The Target EBITDA will be subject to equitable adjustment by the Compensation Committee to take into account material acquisitions, dispositions and other material extraordinary events; provided, that the parties hereto will use their reasonable best efforts to facilitate the payment of the bonuses hereunder on a basis that is consistent with such payments qualifying for the performance-based compensation exception under Section 162(m) of the Internal Revenue Code of 1986, as amended and the regulations thereunder (the “Code”). The Performance Bonus, if any, shall be payable in one lump sum between January 1 and March 15 of the year following the year for which the Performance Bonus was earned. The Executive will receive the Performance Bonus for which he is entitled for each year in which he was employed by the Company, even if the Executive is not employed on the actual date on which the Performance Bonus is paid or payable for such year. The financial performance targets established by the Compensation Committee for purposes of this Section 5(b) and Section 5(h) below in each year during the Employment Period will be based on a stated level of EBITDA unless the Company and the Executive agree on a different measure of financial performance. If in any year the Compensation Committee establishes financial performance criteria applicable to other executives, whether in connection with cash performance bonuses, performance-based equity compensation or otherwise, the Compensation Committee will not make the Executive subject to a higher financial performance goal in connection with Sections 5(b) or 5(h) of this Agreement than the highest performance goal established for any such other executive that is based on the same financial measure as that selected for the Executive.

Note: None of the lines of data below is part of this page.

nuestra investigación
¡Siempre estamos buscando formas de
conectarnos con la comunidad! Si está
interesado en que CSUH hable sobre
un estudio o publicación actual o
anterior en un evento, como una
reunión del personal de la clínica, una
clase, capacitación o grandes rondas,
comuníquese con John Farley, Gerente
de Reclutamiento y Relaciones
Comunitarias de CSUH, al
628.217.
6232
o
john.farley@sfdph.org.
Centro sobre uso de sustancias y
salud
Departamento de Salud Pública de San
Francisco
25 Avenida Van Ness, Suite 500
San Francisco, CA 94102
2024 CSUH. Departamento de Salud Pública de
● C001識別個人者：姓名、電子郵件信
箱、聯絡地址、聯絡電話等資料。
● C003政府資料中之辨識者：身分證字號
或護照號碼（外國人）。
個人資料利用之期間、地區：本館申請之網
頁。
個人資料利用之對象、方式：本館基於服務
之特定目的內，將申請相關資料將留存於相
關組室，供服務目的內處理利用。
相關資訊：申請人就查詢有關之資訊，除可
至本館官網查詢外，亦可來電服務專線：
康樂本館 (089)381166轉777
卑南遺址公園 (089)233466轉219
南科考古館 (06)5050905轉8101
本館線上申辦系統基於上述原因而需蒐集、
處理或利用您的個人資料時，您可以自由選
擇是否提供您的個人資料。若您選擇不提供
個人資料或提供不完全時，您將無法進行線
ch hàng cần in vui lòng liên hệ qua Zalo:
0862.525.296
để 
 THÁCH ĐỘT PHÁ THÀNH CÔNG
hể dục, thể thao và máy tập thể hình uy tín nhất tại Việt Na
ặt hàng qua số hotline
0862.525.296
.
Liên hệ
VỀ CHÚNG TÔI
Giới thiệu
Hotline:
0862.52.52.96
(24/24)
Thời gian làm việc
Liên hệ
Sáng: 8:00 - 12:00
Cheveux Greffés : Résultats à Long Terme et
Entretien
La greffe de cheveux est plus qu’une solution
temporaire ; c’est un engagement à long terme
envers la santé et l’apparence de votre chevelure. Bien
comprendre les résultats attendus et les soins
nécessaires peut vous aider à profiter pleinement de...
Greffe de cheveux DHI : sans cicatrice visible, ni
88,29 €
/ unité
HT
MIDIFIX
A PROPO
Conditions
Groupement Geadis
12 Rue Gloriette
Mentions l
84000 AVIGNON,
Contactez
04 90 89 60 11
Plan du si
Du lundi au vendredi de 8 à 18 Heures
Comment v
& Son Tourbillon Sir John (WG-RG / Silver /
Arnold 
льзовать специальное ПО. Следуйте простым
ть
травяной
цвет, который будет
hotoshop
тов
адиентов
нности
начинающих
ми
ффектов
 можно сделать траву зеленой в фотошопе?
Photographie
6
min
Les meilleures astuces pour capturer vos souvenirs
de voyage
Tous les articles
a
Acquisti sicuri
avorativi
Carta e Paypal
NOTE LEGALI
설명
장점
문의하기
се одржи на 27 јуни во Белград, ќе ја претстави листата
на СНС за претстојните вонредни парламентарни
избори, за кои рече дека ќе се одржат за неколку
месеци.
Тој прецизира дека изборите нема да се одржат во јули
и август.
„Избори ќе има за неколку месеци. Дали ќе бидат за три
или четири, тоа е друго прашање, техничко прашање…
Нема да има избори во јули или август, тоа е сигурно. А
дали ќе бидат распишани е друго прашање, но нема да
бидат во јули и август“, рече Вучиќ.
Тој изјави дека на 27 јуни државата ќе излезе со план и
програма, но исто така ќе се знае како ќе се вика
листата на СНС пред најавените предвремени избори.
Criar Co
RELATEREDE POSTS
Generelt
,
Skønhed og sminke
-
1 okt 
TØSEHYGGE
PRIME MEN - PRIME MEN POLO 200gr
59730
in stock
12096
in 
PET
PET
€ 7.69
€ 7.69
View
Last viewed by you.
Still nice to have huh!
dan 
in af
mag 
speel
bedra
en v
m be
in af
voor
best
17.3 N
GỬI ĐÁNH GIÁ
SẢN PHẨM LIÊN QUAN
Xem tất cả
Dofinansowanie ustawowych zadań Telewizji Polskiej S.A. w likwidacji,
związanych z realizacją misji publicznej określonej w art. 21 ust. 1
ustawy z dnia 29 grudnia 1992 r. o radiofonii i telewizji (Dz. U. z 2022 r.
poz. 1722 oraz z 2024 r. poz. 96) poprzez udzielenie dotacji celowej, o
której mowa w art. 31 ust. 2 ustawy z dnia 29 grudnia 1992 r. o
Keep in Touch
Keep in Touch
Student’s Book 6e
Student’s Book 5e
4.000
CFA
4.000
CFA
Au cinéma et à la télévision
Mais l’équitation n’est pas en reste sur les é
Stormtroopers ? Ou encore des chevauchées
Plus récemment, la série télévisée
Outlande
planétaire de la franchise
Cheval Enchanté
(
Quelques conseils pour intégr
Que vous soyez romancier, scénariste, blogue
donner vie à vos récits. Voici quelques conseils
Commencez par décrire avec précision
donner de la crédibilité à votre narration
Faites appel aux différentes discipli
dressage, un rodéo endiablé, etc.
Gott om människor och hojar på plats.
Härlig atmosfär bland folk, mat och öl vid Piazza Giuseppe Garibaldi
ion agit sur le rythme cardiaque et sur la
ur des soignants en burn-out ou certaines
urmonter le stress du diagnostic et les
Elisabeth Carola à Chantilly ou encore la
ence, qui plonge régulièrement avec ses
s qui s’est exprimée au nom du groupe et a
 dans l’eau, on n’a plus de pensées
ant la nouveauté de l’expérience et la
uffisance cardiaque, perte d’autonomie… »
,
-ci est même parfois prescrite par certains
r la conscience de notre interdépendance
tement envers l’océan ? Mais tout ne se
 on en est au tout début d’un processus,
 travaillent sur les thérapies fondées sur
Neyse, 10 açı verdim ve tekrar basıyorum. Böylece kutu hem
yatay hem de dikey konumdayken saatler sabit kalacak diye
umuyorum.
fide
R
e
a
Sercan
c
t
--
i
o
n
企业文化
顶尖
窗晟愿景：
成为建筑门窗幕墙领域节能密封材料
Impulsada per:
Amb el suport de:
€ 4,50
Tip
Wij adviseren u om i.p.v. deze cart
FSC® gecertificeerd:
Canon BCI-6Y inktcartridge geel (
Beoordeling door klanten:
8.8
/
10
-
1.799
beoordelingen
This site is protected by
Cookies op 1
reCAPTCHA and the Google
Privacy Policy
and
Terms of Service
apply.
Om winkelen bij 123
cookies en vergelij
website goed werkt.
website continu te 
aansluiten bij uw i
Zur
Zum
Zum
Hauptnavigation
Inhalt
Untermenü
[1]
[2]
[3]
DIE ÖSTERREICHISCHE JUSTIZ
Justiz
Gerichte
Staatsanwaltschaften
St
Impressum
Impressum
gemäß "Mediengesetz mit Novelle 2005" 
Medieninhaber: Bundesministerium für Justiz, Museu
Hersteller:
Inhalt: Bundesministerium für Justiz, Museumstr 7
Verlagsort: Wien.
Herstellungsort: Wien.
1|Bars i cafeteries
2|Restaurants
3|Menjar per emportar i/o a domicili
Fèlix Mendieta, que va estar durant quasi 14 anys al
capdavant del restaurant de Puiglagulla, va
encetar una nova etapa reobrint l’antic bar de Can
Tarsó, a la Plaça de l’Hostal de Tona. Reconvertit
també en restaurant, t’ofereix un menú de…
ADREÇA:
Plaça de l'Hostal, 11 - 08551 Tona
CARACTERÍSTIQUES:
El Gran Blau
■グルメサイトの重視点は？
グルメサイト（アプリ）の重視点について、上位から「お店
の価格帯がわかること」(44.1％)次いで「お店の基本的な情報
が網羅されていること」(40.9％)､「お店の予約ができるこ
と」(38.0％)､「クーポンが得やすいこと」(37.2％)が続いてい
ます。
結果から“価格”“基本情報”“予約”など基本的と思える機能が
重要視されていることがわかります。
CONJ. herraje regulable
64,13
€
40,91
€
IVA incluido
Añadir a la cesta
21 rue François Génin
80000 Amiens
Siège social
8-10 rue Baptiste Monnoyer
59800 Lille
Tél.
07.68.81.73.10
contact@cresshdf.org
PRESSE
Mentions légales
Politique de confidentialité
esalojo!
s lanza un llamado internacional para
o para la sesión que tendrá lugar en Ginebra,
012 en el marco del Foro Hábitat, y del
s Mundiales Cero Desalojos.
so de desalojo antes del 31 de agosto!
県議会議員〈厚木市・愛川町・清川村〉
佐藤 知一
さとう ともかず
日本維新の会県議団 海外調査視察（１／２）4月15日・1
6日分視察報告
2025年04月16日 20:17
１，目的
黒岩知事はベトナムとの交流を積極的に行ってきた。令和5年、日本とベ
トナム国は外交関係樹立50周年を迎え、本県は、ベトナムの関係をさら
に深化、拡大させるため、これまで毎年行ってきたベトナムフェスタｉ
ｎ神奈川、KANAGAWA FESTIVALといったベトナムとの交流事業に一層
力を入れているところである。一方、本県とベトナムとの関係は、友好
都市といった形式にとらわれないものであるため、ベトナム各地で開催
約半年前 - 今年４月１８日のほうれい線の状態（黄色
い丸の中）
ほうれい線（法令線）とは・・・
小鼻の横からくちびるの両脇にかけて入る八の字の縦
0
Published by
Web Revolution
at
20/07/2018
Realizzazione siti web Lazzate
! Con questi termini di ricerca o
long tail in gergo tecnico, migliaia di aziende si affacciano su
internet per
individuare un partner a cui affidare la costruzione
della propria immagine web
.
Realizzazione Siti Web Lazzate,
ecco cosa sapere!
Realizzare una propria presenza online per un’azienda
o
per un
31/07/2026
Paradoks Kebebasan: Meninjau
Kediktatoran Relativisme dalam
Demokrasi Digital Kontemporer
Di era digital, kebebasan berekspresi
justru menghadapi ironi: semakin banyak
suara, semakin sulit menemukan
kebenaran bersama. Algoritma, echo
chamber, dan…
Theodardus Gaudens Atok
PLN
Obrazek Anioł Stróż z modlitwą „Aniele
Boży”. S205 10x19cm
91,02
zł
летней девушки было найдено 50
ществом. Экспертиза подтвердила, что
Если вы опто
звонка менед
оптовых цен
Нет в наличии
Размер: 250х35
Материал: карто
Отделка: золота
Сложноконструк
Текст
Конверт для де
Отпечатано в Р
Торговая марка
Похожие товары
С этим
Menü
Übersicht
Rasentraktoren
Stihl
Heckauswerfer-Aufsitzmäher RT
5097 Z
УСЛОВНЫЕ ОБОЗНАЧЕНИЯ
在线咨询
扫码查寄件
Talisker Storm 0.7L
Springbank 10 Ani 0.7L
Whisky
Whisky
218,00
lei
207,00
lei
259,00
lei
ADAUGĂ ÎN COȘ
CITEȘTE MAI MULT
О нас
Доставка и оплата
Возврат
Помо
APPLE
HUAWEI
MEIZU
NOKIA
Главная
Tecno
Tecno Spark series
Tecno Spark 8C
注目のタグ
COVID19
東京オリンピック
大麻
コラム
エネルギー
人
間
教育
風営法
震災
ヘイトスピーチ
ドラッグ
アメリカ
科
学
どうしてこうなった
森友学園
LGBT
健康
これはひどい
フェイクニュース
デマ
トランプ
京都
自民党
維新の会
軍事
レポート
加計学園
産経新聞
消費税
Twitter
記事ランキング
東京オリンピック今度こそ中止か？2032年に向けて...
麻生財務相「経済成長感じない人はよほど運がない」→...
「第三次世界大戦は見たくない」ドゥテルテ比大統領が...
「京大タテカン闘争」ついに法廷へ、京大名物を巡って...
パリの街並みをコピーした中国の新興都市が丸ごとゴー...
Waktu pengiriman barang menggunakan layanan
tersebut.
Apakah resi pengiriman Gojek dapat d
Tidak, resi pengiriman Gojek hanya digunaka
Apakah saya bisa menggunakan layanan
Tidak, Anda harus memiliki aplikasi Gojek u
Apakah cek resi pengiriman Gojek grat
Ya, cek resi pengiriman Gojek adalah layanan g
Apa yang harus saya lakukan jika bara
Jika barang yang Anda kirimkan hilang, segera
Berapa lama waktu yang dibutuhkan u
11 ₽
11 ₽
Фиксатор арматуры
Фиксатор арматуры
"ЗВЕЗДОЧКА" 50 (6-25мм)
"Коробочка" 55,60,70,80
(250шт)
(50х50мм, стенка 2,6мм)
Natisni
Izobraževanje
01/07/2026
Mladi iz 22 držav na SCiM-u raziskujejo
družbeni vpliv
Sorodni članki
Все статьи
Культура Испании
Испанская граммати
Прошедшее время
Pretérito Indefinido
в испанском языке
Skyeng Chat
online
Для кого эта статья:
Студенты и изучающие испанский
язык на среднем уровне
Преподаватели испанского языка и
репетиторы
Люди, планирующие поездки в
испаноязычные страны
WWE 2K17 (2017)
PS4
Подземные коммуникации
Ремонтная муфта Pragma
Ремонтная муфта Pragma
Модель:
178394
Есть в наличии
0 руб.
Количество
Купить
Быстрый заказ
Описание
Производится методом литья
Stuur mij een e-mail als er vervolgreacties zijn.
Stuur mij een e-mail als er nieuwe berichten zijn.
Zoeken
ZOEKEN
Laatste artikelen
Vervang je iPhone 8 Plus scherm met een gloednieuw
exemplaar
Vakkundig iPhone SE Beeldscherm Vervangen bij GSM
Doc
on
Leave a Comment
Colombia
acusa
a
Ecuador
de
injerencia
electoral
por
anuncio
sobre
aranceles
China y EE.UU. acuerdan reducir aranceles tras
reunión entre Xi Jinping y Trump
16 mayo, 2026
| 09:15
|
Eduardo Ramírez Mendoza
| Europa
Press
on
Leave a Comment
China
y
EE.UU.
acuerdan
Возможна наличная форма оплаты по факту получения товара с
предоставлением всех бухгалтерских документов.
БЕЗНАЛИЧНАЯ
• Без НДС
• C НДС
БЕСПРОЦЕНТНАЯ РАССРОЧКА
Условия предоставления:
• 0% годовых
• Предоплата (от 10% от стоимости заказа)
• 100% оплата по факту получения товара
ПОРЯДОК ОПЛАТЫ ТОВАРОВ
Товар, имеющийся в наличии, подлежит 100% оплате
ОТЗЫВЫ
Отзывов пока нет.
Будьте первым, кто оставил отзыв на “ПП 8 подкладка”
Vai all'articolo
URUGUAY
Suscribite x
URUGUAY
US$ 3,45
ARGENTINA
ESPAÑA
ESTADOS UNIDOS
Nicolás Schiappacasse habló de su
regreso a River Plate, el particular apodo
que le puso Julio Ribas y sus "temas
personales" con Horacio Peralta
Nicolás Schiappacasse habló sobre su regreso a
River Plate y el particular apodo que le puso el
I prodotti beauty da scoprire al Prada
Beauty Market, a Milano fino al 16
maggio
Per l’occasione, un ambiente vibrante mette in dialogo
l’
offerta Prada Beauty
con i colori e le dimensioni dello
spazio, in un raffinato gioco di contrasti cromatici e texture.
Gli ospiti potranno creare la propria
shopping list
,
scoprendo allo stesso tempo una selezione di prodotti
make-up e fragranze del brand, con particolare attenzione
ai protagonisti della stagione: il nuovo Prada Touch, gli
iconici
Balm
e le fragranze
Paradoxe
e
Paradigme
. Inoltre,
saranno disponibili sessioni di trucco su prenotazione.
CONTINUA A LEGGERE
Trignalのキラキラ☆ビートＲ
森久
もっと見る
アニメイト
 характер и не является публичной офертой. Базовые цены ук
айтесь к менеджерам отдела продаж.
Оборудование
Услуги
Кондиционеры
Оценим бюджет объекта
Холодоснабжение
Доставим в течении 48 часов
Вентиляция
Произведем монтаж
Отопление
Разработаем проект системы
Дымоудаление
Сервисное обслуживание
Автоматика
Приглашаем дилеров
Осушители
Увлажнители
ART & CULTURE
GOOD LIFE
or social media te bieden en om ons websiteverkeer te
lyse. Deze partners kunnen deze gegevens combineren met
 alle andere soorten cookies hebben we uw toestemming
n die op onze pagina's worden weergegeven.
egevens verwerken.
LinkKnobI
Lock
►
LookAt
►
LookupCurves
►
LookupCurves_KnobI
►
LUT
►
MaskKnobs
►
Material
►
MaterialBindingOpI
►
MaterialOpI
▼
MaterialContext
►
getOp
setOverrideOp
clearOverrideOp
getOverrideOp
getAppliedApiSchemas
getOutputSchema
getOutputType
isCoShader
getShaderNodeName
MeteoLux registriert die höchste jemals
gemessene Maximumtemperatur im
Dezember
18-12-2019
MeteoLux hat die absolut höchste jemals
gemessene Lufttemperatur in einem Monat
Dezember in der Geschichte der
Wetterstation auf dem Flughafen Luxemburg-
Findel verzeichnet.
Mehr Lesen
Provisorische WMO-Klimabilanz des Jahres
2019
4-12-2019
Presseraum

(c) Retention Bonus . The Company shall pay to the Executive, no later than the second regular payday after the execution of this Agreement, $1,000,000 as a retention bonus (the “Retention Bonus”). The Retention Bonus will be offset against any Performance Bonus(es) subsequently earned by the Executive under this Agreement. If the Executive is still employed with the Company as of December 31, 2009 (the “Target Date”), any remaining Retention Bonus that has not been so offset (“Unearned Portion of the Retention Bonus”) shall be deemed earned by the Executive. If the Executive’s employment is terminated before the Target Date, any remaining Unearned Portion of the Retention Bonus shall be treated as follows: (i) if the Executive is terminated for Cause or terminates without Good Reason, the Executive shall repay an Unearned Portion of the Retention Bonus within ten business days following such termination; or (ii) if the Executive is terminated (A) without Cause or (B) due to death or Disability or if the Executive terminates with Good Reason, the Executive shall be deemed to have earned any otherwise Unearned Portion of the Retention Bonus. The Executive acknowledges that the Retention Bonus shall be subject to withholding in accordance with the Company’s ordinary payroll practices.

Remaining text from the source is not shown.